Languages that use "double byte" characters.

Can anyone direct me to a comprehensive list of all of the languages that use double byte characters? Thanks ever so much.

A cursory Googling suggests that of the major languages, only Chinese, Japanese, and Korean require double-byte characters. I’m not 100% prepared to say that’s iron-clad fact, however.

I wondered about some alphabetic languages – like Thai, Tibetan, Burmese, Bengali, Tamil, and Hindi – that use various diacritics and extra letters to modify the basic letter set and essentially yield loads of extra characters. But from what I can determine, none of these types of alphabets requires double-byte character sets.

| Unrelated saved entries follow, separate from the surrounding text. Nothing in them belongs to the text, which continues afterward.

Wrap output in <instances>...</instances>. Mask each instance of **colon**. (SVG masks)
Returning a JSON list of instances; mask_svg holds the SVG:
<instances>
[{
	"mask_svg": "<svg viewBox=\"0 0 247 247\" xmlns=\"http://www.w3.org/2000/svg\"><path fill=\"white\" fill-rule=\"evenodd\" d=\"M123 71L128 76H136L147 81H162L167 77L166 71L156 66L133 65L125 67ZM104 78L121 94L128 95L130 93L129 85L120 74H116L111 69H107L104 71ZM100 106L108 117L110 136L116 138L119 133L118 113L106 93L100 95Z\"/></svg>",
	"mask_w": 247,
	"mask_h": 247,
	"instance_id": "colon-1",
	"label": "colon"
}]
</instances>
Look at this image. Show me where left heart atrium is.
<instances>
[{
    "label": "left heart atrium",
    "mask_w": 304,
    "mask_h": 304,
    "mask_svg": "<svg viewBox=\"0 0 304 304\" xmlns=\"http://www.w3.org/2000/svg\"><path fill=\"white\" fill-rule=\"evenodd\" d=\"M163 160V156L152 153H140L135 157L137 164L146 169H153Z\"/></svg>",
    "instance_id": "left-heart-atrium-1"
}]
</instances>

I know that Arabic-based alphabets are single-byte, as I once lent my computer to a friend to typeset a book in Gulf Arabic. Hebrew is also a single-byte set.

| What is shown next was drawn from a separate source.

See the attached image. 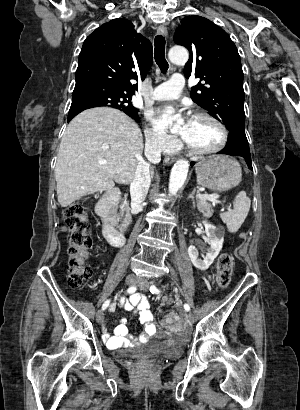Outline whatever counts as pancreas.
<instances>
[{"label": "pancreas", "instance_id": "cf45deb5", "mask_svg": "<svg viewBox=\"0 0 300 410\" xmlns=\"http://www.w3.org/2000/svg\"><path fill=\"white\" fill-rule=\"evenodd\" d=\"M198 210L203 214L204 217L210 218L213 215V210L211 205L203 199L197 201ZM121 216H124L123 224L121 226L122 229H125L130 221V214L127 212L124 214V210L121 212Z\"/></svg>", "mask_w": 300, "mask_h": 410}]
</instances>
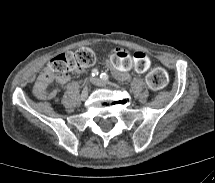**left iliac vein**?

And of course, the plethora of languages with alphabets based on the Roman, Greek, or Cyrillic models are easily accomodated in single-byte schemes.

How many bytes a single character in an alphabet or character set uses depends on the encoding scheme. If you can use one of the extended asciis (ISO-8859-x), it’s a single byte. If you use some Unicode scheme such as UTF-8, it’s probably going to be more.

Because of all the different encoding schemes in use, this is a somewhat complex subject. Here’s a tutorial on character encoding schemes.

Hmm, the board software seems to have broken here, as my post was not reflected in the main GQ page.